* **EXERCISE**: If a line in the data below contains "BLOND", copy it.
RECORDS FOR THIS EXERCISE Start Marker
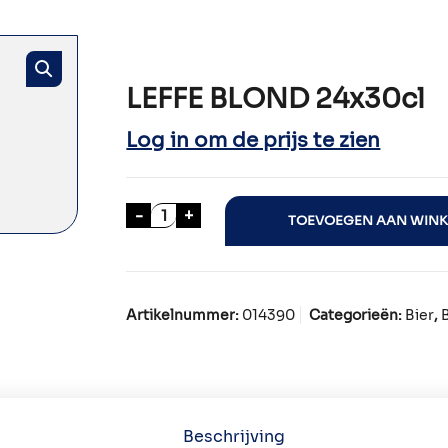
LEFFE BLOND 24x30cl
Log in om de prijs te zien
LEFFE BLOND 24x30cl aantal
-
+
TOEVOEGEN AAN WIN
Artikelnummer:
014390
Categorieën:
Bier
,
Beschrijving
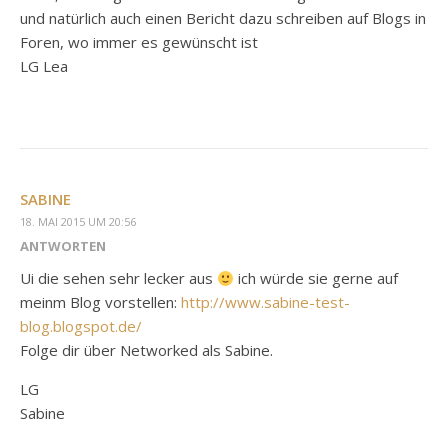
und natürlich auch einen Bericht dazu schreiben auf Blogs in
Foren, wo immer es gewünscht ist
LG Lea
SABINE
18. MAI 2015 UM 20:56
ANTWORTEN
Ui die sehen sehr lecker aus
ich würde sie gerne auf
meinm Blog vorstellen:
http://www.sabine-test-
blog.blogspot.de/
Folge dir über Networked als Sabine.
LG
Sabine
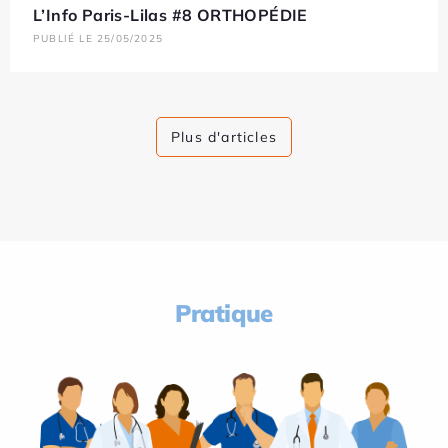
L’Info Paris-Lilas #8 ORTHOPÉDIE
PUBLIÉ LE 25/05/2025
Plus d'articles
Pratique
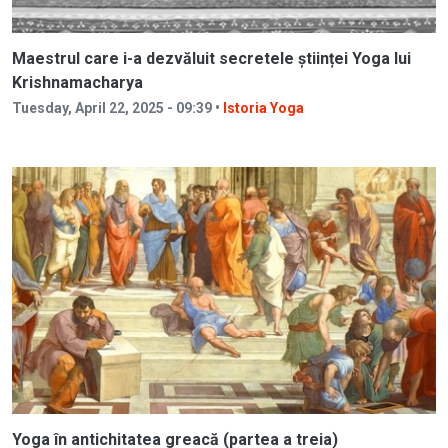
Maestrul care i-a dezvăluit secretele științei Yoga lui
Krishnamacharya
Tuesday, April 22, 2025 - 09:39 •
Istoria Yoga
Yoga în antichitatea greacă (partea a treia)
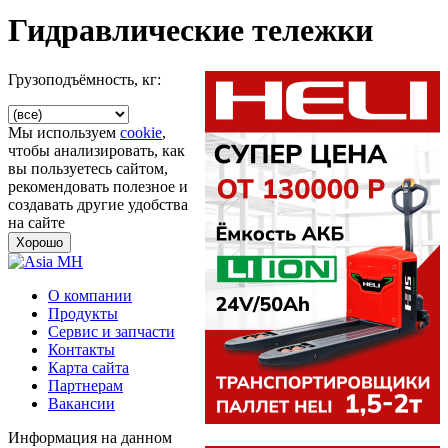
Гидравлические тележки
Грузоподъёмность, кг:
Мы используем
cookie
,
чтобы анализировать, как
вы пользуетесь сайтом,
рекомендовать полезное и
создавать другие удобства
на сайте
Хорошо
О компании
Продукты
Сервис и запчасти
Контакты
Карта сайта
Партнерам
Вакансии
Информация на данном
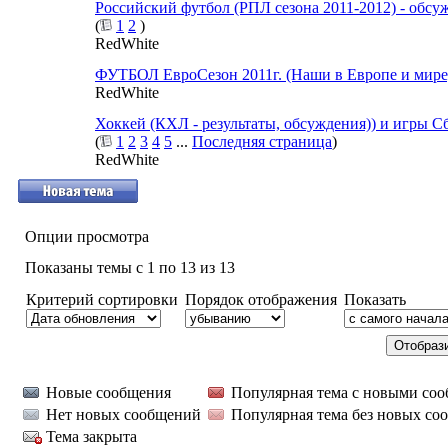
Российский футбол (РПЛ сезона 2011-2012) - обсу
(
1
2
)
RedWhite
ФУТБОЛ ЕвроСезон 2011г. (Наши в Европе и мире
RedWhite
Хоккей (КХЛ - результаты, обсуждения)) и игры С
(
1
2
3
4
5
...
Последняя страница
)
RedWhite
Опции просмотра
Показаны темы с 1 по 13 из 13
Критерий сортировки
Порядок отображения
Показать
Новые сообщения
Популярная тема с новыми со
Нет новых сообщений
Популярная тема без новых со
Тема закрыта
RECORDS FOR THIS EXERCISE End Marker
* **SOLUTION TO THIS PROBLEM**:
LEFFE BLOND 24x30cl
LEFFE BLOND 24x30cl aantal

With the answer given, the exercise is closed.